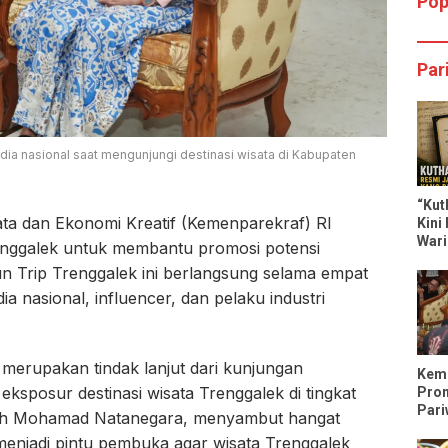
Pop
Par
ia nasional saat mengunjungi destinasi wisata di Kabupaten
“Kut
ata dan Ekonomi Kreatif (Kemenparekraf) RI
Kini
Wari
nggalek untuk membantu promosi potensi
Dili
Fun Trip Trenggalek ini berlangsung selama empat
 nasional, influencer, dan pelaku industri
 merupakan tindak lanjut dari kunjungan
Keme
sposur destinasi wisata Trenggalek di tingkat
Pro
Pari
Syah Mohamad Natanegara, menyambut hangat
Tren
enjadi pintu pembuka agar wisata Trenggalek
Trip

* * *

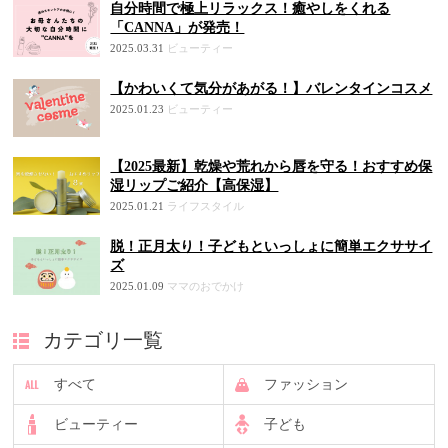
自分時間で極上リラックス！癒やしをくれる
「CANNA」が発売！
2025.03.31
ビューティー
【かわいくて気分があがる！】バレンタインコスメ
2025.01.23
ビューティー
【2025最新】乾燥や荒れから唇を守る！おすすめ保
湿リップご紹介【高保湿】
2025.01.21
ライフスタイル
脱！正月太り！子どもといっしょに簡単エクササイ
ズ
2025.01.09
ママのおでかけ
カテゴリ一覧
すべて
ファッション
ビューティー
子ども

▶ Work order
Where does the word "destinasi" appear in the records? Copy every line that holds it.

▶ Answer section
ia nasional saat mengunjungi destinasi wisata di Kabupaten
sposur destinasi wisata Trenggalek di tingkat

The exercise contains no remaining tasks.